How would I reproduce the stale-selector flake locally to convince myself it is real?

Take any React app with a list that loads from an API. Write a Playwright test that does `await page.locator('text=ItemA').click()`. Add a `await new Promise(r => setTimeout(r, 50))` between getting the locator and clicking. Now make the list re-render asynchronously (a refetch on focus, a websocket update, anything). Run it 50 times. The locator will resolve to the old node, the new render will reparent that node, and the click will hit a detached element that does nothing. The `[ref=eN]` model in the accessibility tree avoids this because the ref is bound to the snapshot, not the DOM, and a fresh snapshot is one tool call away.

What is the smallest change I can make to my existing Playwright suite to start moving toward this model?

Two things, in order. First, replace every `waitForTimeout` with either `waitForFunction` (if you have a precise predicate) or with the equivalent of `wait_for_stable` (a MutationObserver-based wait, which is about 30 lines of helper code; the implementation at agent.ts:962-994 is a working reference). Second, stop reusing element handles across awaits — re-resolve the locator at the moment of each action. Both moves remove flake without changing your test runner. They are also the prerequisites for moving to an agent-driven runner later, because the agent is doing the same two things automatically.

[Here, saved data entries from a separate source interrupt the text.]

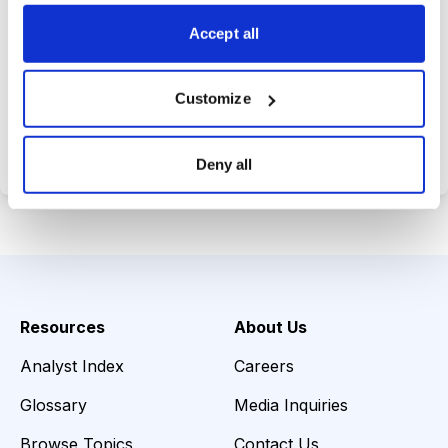
choices wisely.
Accept all
Customize
Choose Your Plan
Secure payment • Cancel anytime
Deny all
Resources
About Us
Analyst Index
Careers
Glossary
Media Inquiries
Browse Topics
Contact Us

Why is this open source and free when other tools cost thousands a month?

Because the runner is one repository you can read in an afternoon: /Users/matthewdi/assrt-mcp/src for the MCP server and /Users/matthewdi/assrt for the web app. The expensive parts of test infrastructure are not the orchestrator; they are the LLM tokens, the CI minutes, and the engineer hours spent on triage. Assrt charges nothing for the orchestrator and lets you bring your own model and your own CI. Closed cloud vendors charge for the orchestrator (often 7,500 per month), make you write tests in their syntax, and own your test artifacts. When you switch off them you start over. With Assrt, the artifacts are real Playwright MCP tool calls and Markdown scenarios; switching means deleting one npm dependency.